* [What to produce]:
Without including any pictures, reproduce all the lines below word for word.

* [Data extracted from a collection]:

==========

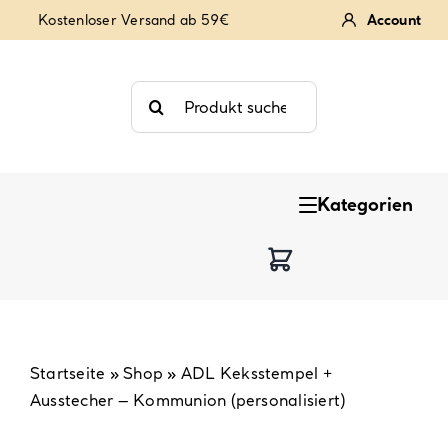
Zum
Kostenloser Versand ab 59€
Account
Inhalt
springen
Suche
nach:
Kategorien
Keksstempel
Tortendekoration
Backzutaten
Startseite
»
Shop
»
ADL Keksstempel +
Ausstecher – Kommunion (personalisiert)
Backzubehör & Backwerkzeug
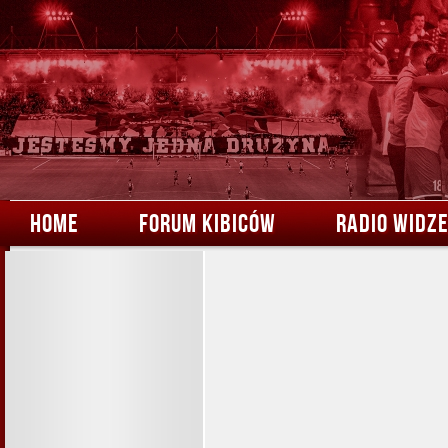
HOME
FORUM KIBICÓW
RADIO WIDZ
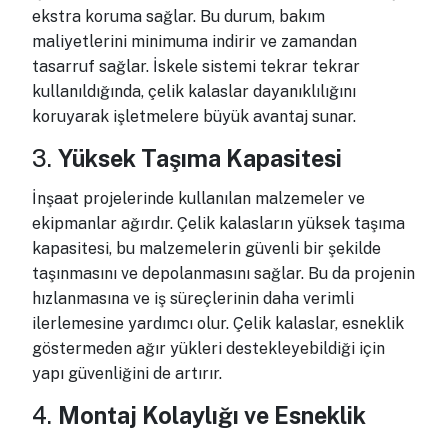
ekstra koruma sağlar. Bu durum, bakım
maliyetlerini minimuma indirir ve zamandan
tasarruf sağlar. İskele sistemi tekrar tekrar
kullanıldığında, çelik kalaslar dayanıklılığını
koruyarak işletmelere büyük avantaj sunar.
3.
Yüksek Taşıma Kapasitesi
İnşaat projelerinde kullanılan malzemeler ve
ekipmanlar ağırdır. Çelik kalasların yüksek taşıma
kapasitesi, bu malzemelerin güvenli bir şekilde
taşınmasını ve depolanmasını sağlar. Bu da projenin
hızlanmasına ve iş süreçlerinin daha verimli
ilerlemesine yardımcı olur. Çelik kalaslar, esneklik
göstermeden ağır yükleri destekleyebildiği için
yapı güvenliğini de artırır.
4.
Montaj Kolaylığı ve Esneklik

==========

* [Solution to the exercise]:
Zum
Kostenloser Versand ab 59€
Account
Inhalt
springen
Suche
nach:
Kategorien
Keksstempel
Tortendekoration
Backzutaten
Startseite
»
Shop
»
ADL Keksstempel +
Ausstecher – Kommunion (personalisiert)
Backzubehör & Backwerkzeug
HOME
FORUM KIBICÓW
RADIO WIDZ
ekstra koruma sağlar. Bu durum, bakım
maliyetlerini minimuma indirir ve zamandan
tasarruf sağlar. İskele sistemi tekrar tekrar
kullanıldığında, çelik kalaslar dayanıklılığını
koruyarak işletmelere büyük avantaj sunar.
3.
Yüksek Taşıma Kapasitesi
İnşaat projelerinde kullanılan malzemeler ve
ekipmanlar ağırdır. Çelik kalasların yüksek taşıma
kapasitesi, bu malzemelerin güvenli bir şekilde
taşınmasını ve depolanmasını sağlar. Bu da projenin
hızlanmasına ve iş süreçlerinin daha verimli
ilerlemesine yardımcı olur. Çelik kalaslar, esneklik
göstermeden ağır yükleri destekleyebildiği için
yapı güvenliğini de artırır.
4.
Montaj Kolaylığı ve Esneklik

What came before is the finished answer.